In the grand scheme of things, the photos are not very racy. She appears to be wearing nothing but a blanket from above the waist, but in this day and age that's not a lot of bare skin, even for a fifteen-year-old. The way she has been styled, though, does give her that "rode hard and put up wet" look. If I were her father I probably wouldn't have approved it.
But this tempest in a teapot brings up a larger issue, which I think is not trivial: the increasing sexual objectification of young girls. To start with, it should be noted that this is nothing new. Coincidentally I am currently reading a new book about teen model Evelyn Nesbit, who was wooed by captains of industry at the ripe age of sixteen back at the turn of the twentieth century, and it wasn't new then. It wasn't until maybe fifty or sixty years ago that girls of Miley's age could be wives in rural areas of this nation without too much controversy, and that is still the case in many cultures around the world. Nature makes the female of the species sexually mature far earlier than it makes them emotionally mature, and this has created tension since the beginning. When, during the Victorian era, children began to be seen as something other than just small adults, attitudes changed. Child labor laws were enacted and over time it has been accepted that just because a girl menstruates doesn't mean she is ready to be sexually active.
But even though there is nothing new under the sun in this area, I think girls are pressured these days to grow up too fast. I have no idea what it's like to be a teenager today--I was a teen in the 1970s, when there was no Internet and no cable TV. Sexual adventurism for me was sneaking looks at my dad's Playboys and coming across smutty passages in novels. Everything I learned about sex came from letters in Penthouse magazine (which is why it's so ironic I ended up writing them for a living). I didn't see an R-rated film until we got HBO when I was sixteen (ah, Going Places, a film I will always have a soft spot for).
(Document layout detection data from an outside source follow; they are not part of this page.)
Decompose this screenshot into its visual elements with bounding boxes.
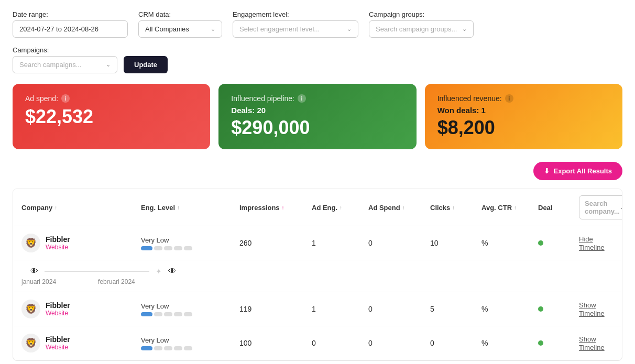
impressions-1: 260 xyxy=(239,239,308,247)
revenue-card: Influenced revenue: i Won deals: 1 $8,20… xyxy=(425,84,622,149)
campaign-groups-chevron-icon: ⌄ xyxy=(462,26,467,32)
ad-spend-info-icon: i xyxy=(61,94,70,103)
deal-2 xyxy=(538,306,575,312)
revenue-value: $8,200 xyxy=(437,117,610,139)
campaign-groups-input[interactable]: Search campaign groups... ⌄ xyxy=(369,20,474,38)
eng-seg-active-2 xyxy=(141,312,152,316)
crm-filter: CRM data: All Companies ⌄ xyxy=(138,10,222,38)
th-impressions: Impressions ↑ xyxy=(239,204,308,212)
engagement-placeholder: Select engagement level... xyxy=(239,25,320,33)
eng-sort-icon[interactable]: ↑ xyxy=(177,205,180,211)
revenue-label: Influenced revenue: i xyxy=(437,94,610,103)
clicks-2: 5 xyxy=(430,305,477,313)
export-icon: ⬇ xyxy=(544,167,550,175)
timeline-date-1: januari 2024 xyxy=(21,278,56,285)
sparkle-icon: ✦ xyxy=(156,267,162,275)
avg-ctr-sort-icon[interactable]: ↑ xyxy=(514,205,517,211)
timeline-action-2[interactable]: Show Timeline xyxy=(579,301,614,317)
timeline-inner: 👁 ✦ 👁 xyxy=(21,267,614,276)
th-clicks: Clicks ↑ xyxy=(430,204,477,212)
engagement-label: Engagement level: xyxy=(233,10,358,18)
th-company: Company ↑ xyxy=(21,204,137,212)
pipeline-value: $290,000 xyxy=(231,117,403,139)
company-link-2[interactable]: Website xyxy=(46,310,70,317)
eng-label-2: Very Low xyxy=(141,302,235,310)
eng-seg-active xyxy=(141,246,152,250)
update-button[interactable]: Update xyxy=(124,56,168,73)
timeline-action-1[interactable]: Hide Timeline xyxy=(579,235,614,251)
ad-eng-sort-icon[interactable]: ↑ xyxy=(340,205,342,211)
th-ad-spend: Ad Spend ↑ xyxy=(368,204,426,212)
ad-spend-label: Ad spend: i xyxy=(25,94,198,103)
company-logo-2: 🦁 xyxy=(21,300,40,318)
company-link-1[interactable]: Website xyxy=(46,244,70,251)
campaigns-label: Campaigns: xyxy=(13,46,117,54)
eng-seg-1 xyxy=(154,246,162,250)
export-button[interactable]: ⬇ Export All Results xyxy=(533,162,622,180)
date-range-filter: Date range: 2024-07-27 to 2024-08-26 xyxy=(13,10,128,38)
pipeline-sublabel: Deals: 20 xyxy=(231,106,403,115)
ad-spend-sort-icon[interactable]: ↑ xyxy=(402,205,405,211)
th-search-company: Search company... ⌄ xyxy=(579,195,622,219)
revenue-sublabel: Won deals: 1 xyxy=(437,106,610,115)
ad-spend-3: 0 xyxy=(368,339,426,347)
company-link-3[interactable]: Website xyxy=(46,344,70,351)
engagement-filter: Engagement level: Select engagement leve… xyxy=(233,10,358,38)
ad-spend-2: 0 xyxy=(368,305,426,313)
eng-seg-active-3 xyxy=(141,346,152,350)
campaigns-input[interactable]: Search campaigns... ⌄ xyxy=(13,56,117,73)
ad-eng-2: 1 xyxy=(312,305,364,313)
th-eng-level: Eng. Level ↑ xyxy=(141,204,235,212)
clicks-sort-icon[interactable]: ↑ xyxy=(452,205,455,211)
export-label: Export All Results xyxy=(554,167,612,175)
search-company-placeholder: Search company... xyxy=(585,200,620,215)
avg-ctr-1: % xyxy=(481,239,534,247)
timeline-date-2: februari 2024 xyxy=(98,278,135,285)
eng-cell-1: Very Low xyxy=(141,236,235,250)
clicks-3: 0 xyxy=(430,339,477,347)
th-ad-eng: Ad Eng. ↑ xyxy=(312,204,364,212)
ad-spend-card: Ad spend: i $22,532 xyxy=(13,84,210,149)
crm-input[interactable]: All Companies ⌄ xyxy=(138,20,222,38)
campaigns-row: Campaigns: Search campaigns... ⌄ Update xyxy=(13,46,622,73)
eng-label-1: Very Low xyxy=(141,236,235,244)
date-range-input[interactable]: 2024-07-27 to 2024-08-26 xyxy=(13,20,128,38)
campaigns-placeholder: Search campaigns... xyxy=(19,61,82,69)
engagement-chevron-icon: ⌄ xyxy=(347,26,352,32)
eye-icon-left: 👁 xyxy=(30,267,38,276)
crm-label: CRM data: xyxy=(138,10,222,18)
search-company-input[interactable]: Search company... ⌄ xyxy=(579,195,622,219)
impressions-3: 100 xyxy=(239,339,308,347)
eng-bar-2 xyxy=(141,312,235,316)
company-sort-icon[interactable]: ↑ xyxy=(54,205,57,211)
ad-eng-3: 0 xyxy=(312,339,364,347)
ad-spend-1: 0 xyxy=(368,239,426,247)
date-range-label: Date range: xyxy=(13,10,128,18)
timeline-action-3[interactable]: Show Timeline xyxy=(579,335,614,351)
campaign-groups-filter: Campaign groups: Search campaign groups.… xyxy=(369,10,474,38)
export-row: ⬇ Export All Results xyxy=(13,162,622,180)
deal-dot-3 xyxy=(538,340,543,346)
results-table: Company ↑ Eng. Level ↑ Impressions ↑ Ad … xyxy=(13,189,622,361)
engagement-input[interactable]: Select engagement level... ⌄ xyxy=(233,20,358,38)
deal-1 xyxy=(538,240,575,246)
table-header: Company ↑ Eng. Level ↑ Impressions ↑ Ad … xyxy=(13,189,622,226)
clicks-1: 10 xyxy=(430,239,477,247)
deal-dot-1 xyxy=(538,240,543,246)
search-company-chevron-icon: ⌄ xyxy=(620,204,622,211)
table-row: 🦁 Fibbler Website Very Low 119 xyxy=(13,292,622,326)
revenue-info-icon: i xyxy=(505,94,513,103)
company-name-3: Fibbler xyxy=(46,335,70,344)
avg-ctr-3: % xyxy=(481,339,534,347)
eng-seg-2 xyxy=(164,246,172,250)
impressions-sort-icon[interactable]: ↑ xyxy=(282,205,284,211)
eng-cell-3: Very Low xyxy=(141,336,235,350)
company-info-1: Fibbler Website xyxy=(46,235,70,251)
ad-spend-value: $22,532 xyxy=(25,106,198,128)
deal-3 xyxy=(538,340,575,346)
eng-bar-3 xyxy=(141,346,235,350)
company-cell-1: 🦁 Fibbler Website xyxy=(21,234,137,252)
table-row: 🦁 Fibbler Website Very Low 260 xyxy=(13,226,622,260)
metric-cards: Ad spend: i $22,532 Influenced pipeline:… xyxy=(13,84,622,149)
company-info-3: Fibbler Website xyxy=(46,335,70,351)
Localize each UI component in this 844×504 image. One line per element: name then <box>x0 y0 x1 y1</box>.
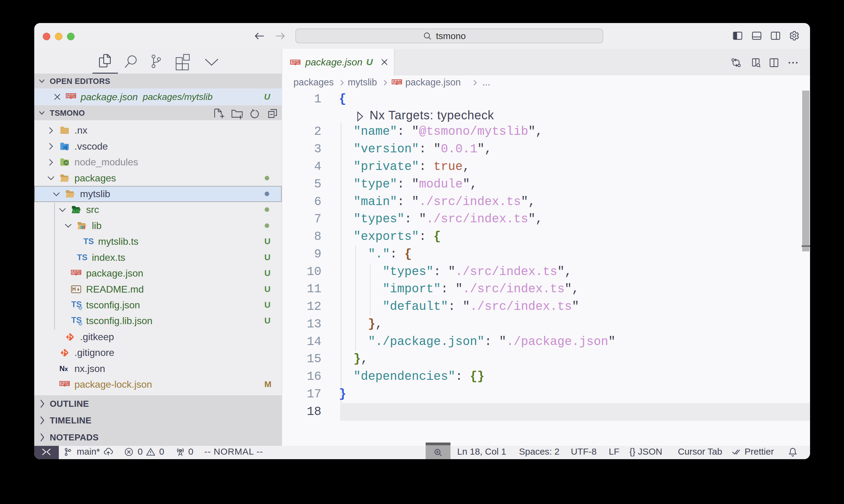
svg-text:</>: </> <box>73 209 80 214</box>
svg-text:TS: TS <box>83 237 94 246</box>
svg-text:TS: TS <box>77 253 88 262</box>
svg-text:x: x <box>65 365 68 372</box>
svg-text:N: N <box>59 364 65 373</box>
svg-text:JS: JS <box>64 161 68 164</box>
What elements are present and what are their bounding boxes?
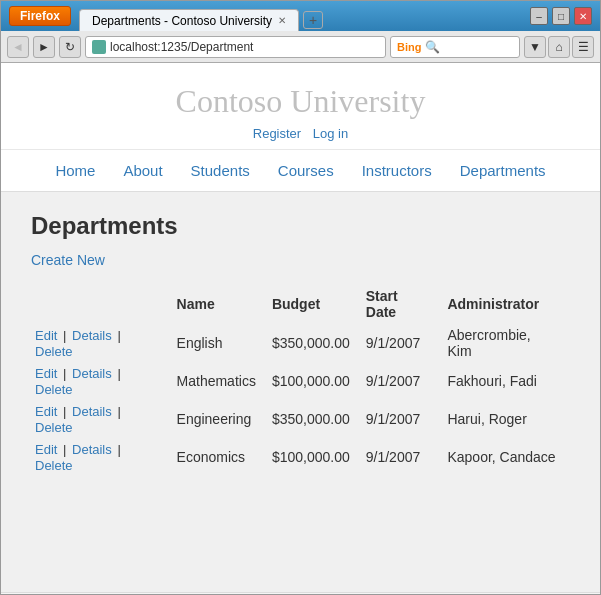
address-bar: ◄ ► ↻ localhost:1235/Department Bing 🔍 ▼… [1, 31, 600, 63]
row-0-actions: Edit | Details | Delete [31, 324, 173, 362]
col-name-header: Name [173, 284, 268, 324]
nav-courses[interactable]: Courses [264, 158, 348, 183]
row-2-name: Engineering [173, 400, 268, 438]
nav-about[interactable]: About [109, 158, 176, 183]
row-2-details-link[interactable]: Details [72, 404, 112, 419]
firefox-button[interactable]: Firefox [9, 6, 71, 26]
title-bar: Firefox Departments - Contoso University… [1, 1, 600, 31]
row-0-administrator: Abercrombie, Kim [443, 324, 570, 362]
close-button[interactable]: ✕ [574, 7, 592, 25]
nav-students[interactable]: Students [177, 158, 264, 183]
row-0-delete-link[interactable]: Delete [35, 344, 73, 359]
action-separator: | [114, 328, 121, 343]
main-content: Departments Create New Name Budget Start… [1, 192, 600, 592]
action-separator: | [59, 328, 70, 343]
page-content: Contoso University Register Log in Home … [1, 63, 600, 594]
forward-button[interactable]: ► [33, 36, 55, 58]
toolbar-buttons: ▼ ⌂ ☰ [524, 36, 594, 58]
row-1-name: Mathematics [173, 362, 268, 400]
search-icon: 🔍 [425, 40, 440, 54]
site-title: Contoso University [1, 83, 600, 120]
auth-links: Register Log in [1, 126, 600, 141]
refresh-button[interactable]: ↻ [59, 36, 81, 58]
departments-table: Name Budget Start Date Administrator Edi… [31, 284, 570, 476]
bing-logo: Bing [397, 41, 421, 53]
create-new-link[interactable]: Create New [31, 252, 105, 268]
site-header: Contoso University Register Log in Home … [1, 63, 600, 192]
row-3-edit-link[interactable]: Edit [35, 442, 57, 457]
action-separator: | [114, 442, 121, 457]
row-0-edit-link[interactable]: Edit [35, 328, 57, 343]
window-controls: – □ ✕ [530, 7, 592, 25]
action-separator: | [59, 404, 70, 419]
action-separator: | [114, 366, 121, 381]
table-row: Edit | Details | DeleteEconomics$100,000… [31, 438, 570, 476]
row-0-details-link[interactable]: Details [72, 328, 112, 343]
table-header-row: Name Budget Start Date Administrator [31, 284, 570, 324]
action-separator: | [59, 442, 70, 457]
action-separator: | [114, 404, 121, 419]
row-3-delete-link[interactable]: Delete [35, 458, 73, 473]
row-1-details-link[interactable]: Details [72, 366, 112, 381]
nav-instructors[interactable]: Instructors [348, 158, 446, 183]
url-bar[interactable]: localhost:1235/Department [85, 36, 386, 58]
row-3-budget: $100,000.00 [268, 438, 362, 476]
new-tab-button[interactable]: + [303, 11, 323, 29]
url-icon [92, 40, 106, 54]
search-bar[interactable]: Bing 🔍 [390, 36, 520, 58]
site-nav: Home About Students Courses Instructors … [1, 149, 600, 191]
tab-bar: Departments - Contoso University ✕ + [79, 1, 530, 31]
row-0-start-date: 9/1/2007 [362, 324, 444, 362]
site-footer: © 2013 - Contoso University [1, 592, 600, 594]
browser-window: Firefox Departments - Contoso University… [0, 0, 601, 595]
download-button[interactable]: ▼ [524, 36, 546, 58]
register-link[interactable]: Register [253, 126, 301, 141]
col-actions-header [31, 284, 173, 324]
row-3-details-link[interactable]: Details [72, 442, 112, 457]
nav-home[interactable]: Home [41, 158, 109, 183]
row-0-name: English [173, 324, 268, 362]
row-1-actions: Edit | Details | Delete [31, 362, 173, 400]
menu-button[interactable]: ☰ [572, 36, 594, 58]
row-2-actions: Edit | Details | Delete [31, 400, 173, 438]
table-row: Edit | Details | DeleteMathematics$100,0… [31, 362, 570, 400]
tab-close-icon[interactable]: ✕ [278, 15, 286, 26]
row-1-delete-link[interactable]: Delete [35, 382, 73, 397]
row-0-budget: $350,000.00 [268, 324, 362, 362]
row-2-start-date: 9/1/2007 [362, 400, 444, 438]
row-1-start-date: 9/1/2007 [362, 362, 444, 400]
active-tab[interactable]: Departments - Contoso University ✕ [79, 9, 299, 31]
row-2-delete-link[interactable]: Delete [35, 420, 73, 435]
minimize-button[interactable]: – [530, 7, 548, 25]
row-1-administrator: Fakhouri, Fadi [443, 362, 570, 400]
row-3-actions: Edit | Details | Delete [31, 438, 173, 476]
table-row: Edit | Details | DeleteEnglish$350,000.0… [31, 324, 570, 362]
row-3-administrator: Kapoor, Candace [443, 438, 570, 476]
tab-title: Departments - Contoso University [92, 14, 272, 28]
login-link[interactable]: Log in [313, 126, 348, 141]
table-row: Edit | Details | DeleteEngineering$350,0… [31, 400, 570, 438]
row-2-edit-link[interactable]: Edit [35, 404, 57, 419]
url-text: localhost:1235/Department [110, 40, 253, 54]
page-heading: Departments [31, 212, 570, 240]
action-separator: | [59, 366, 70, 381]
back-button[interactable]: ◄ [7, 36, 29, 58]
col-startdate-header: Start Date [362, 284, 444, 324]
nav-departments[interactable]: Departments [446, 158, 560, 183]
maximize-button[interactable]: □ [552, 7, 570, 25]
home-button[interactable]: ⌂ [548, 36, 570, 58]
row-1-budget: $100,000.00 [268, 362, 362, 400]
row-3-name: Economics [173, 438, 268, 476]
col-budget-header: Budget [268, 284, 362, 324]
col-admin-header: Administrator [443, 284, 570, 324]
row-3-start-date: 9/1/2007 [362, 438, 444, 476]
row-2-budget: $350,000.00 [268, 400, 362, 438]
row-1-edit-link[interactable]: Edit [35, 366, 57, 381]
row-2-administrator: Harui, Roger [443, 400, 570, 438]
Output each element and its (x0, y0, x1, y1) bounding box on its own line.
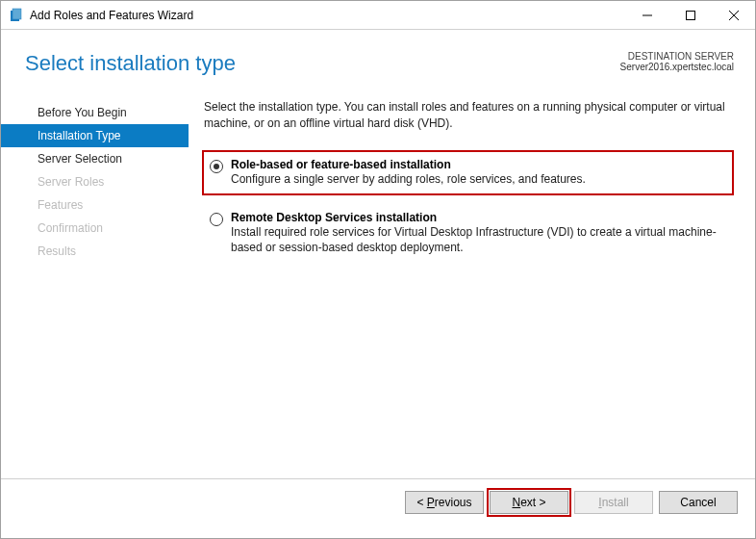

Today it's a different world. When some bluenoses claim that the Internet is just a pipe that allows sewage into their homes, well, they're kind of right. It's not hard for a kid to find porn or, for that matter, racist, violent or otherwise disturbing material. Advertising has lowered its standards considerably. When I was a little kid, bra commercials had to use mannequins. Compare that to the Victoria's Secret commercials of today. I shake my head in wonderment when seeing girls no more than thirteen at the mall, wearing sweatpants that have the word "Juicy" written across the ass. There's a line of t-shirts that says "Porn Star" across the chest. Would any parent really allow a young girl to wear that?
Meanwhile, girls don't exactly have great role models. High School Musical star Vanessa Hudgens has had naked pictures leaked to the world, Jamie Lynn Spears gets knocked up at 16. News reports say that sexual activity is common among girls as young as twelve and thirteen. And fifteen-year-old pop stars are displayed as if they were sex hungry minxes in national magazines.
If you've read this blog regularly you know that I am no prude--I'm for complete sexual freedom, let it all hang out, as long as it doesn't hurt it anybody. But when it comes to kids I think lines need to be drawn. Children should be allowed to be children, and not encouraged to become sexual beings before they are ready. How can this be stopped? Short of turning this country over to the Christian taliban, it can't, at least not by legislation. It's up to wise and vigilant parenting. I hope, for these girls sake, there's that plenty of that to go around.